### What is needed
Repeat, exactly and alone, every line from the line that contains "Give bounding boxes" to the end of the entries.

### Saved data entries
..............................

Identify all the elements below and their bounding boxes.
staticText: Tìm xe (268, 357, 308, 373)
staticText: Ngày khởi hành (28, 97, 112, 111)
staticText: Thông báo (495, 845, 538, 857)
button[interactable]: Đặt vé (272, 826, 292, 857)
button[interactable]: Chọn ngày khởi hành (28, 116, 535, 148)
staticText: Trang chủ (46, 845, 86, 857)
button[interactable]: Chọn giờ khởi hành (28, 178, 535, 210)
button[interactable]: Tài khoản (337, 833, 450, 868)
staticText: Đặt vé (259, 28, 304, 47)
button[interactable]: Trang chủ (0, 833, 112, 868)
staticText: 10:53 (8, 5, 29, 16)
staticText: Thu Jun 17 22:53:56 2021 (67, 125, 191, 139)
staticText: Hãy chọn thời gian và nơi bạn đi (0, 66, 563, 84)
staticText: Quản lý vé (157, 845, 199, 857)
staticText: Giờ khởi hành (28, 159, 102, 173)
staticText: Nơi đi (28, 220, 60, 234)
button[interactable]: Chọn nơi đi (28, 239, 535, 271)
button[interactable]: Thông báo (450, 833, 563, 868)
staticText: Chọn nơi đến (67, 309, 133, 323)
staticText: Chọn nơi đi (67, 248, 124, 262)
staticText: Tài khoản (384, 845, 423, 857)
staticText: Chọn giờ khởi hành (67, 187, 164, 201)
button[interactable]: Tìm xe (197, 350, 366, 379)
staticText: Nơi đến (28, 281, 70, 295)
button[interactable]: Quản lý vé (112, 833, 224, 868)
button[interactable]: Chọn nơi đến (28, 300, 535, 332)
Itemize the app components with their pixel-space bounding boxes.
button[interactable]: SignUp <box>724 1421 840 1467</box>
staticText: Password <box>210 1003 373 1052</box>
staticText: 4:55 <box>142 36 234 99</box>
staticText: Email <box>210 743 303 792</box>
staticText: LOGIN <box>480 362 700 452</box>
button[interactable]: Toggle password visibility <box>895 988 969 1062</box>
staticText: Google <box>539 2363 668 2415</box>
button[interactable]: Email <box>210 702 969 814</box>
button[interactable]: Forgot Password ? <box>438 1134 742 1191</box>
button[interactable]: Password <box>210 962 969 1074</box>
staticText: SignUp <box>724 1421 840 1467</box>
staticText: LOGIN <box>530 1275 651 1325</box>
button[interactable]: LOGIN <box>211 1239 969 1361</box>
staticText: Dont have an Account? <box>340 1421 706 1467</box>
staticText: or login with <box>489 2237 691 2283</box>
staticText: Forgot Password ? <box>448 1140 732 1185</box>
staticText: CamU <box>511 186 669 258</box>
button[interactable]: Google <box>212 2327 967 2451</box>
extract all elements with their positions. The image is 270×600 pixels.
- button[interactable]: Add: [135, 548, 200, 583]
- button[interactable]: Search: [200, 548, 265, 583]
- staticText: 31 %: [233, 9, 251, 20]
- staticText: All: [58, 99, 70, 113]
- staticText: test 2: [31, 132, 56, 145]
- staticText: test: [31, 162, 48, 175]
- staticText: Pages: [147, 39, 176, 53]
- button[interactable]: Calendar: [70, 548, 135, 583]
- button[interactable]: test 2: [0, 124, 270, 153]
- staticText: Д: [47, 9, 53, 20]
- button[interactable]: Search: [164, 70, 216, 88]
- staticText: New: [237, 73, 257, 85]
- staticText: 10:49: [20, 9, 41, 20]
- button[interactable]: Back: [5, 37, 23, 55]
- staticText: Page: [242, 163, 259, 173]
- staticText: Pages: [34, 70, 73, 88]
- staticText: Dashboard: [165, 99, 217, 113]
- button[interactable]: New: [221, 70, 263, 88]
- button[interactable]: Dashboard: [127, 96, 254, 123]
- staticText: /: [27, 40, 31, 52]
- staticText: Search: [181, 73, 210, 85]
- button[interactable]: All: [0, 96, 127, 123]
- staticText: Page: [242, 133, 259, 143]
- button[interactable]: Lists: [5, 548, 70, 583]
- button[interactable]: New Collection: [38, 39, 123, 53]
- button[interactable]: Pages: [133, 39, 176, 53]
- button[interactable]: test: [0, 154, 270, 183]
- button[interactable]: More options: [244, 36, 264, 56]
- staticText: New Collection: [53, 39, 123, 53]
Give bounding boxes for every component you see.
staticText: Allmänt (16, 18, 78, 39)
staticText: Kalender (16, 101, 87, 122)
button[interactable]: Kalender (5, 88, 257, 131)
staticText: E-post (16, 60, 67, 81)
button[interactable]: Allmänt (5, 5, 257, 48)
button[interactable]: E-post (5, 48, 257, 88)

..............................

### Solved exercise
Give bounding boxes for every component you see.
staticText: Allmänt (16, 18, 78, 39)
staticText: Kalender (16, 101, 87, 122)
button[interactable]: Kalender (5, 88, 257, 131)
staticText: E-post (16, 60, 67, 81)
button[interactable]: Allmänt (5, 5, 257, 48)
button[interactable]: E-post (5, 48, 257, 88)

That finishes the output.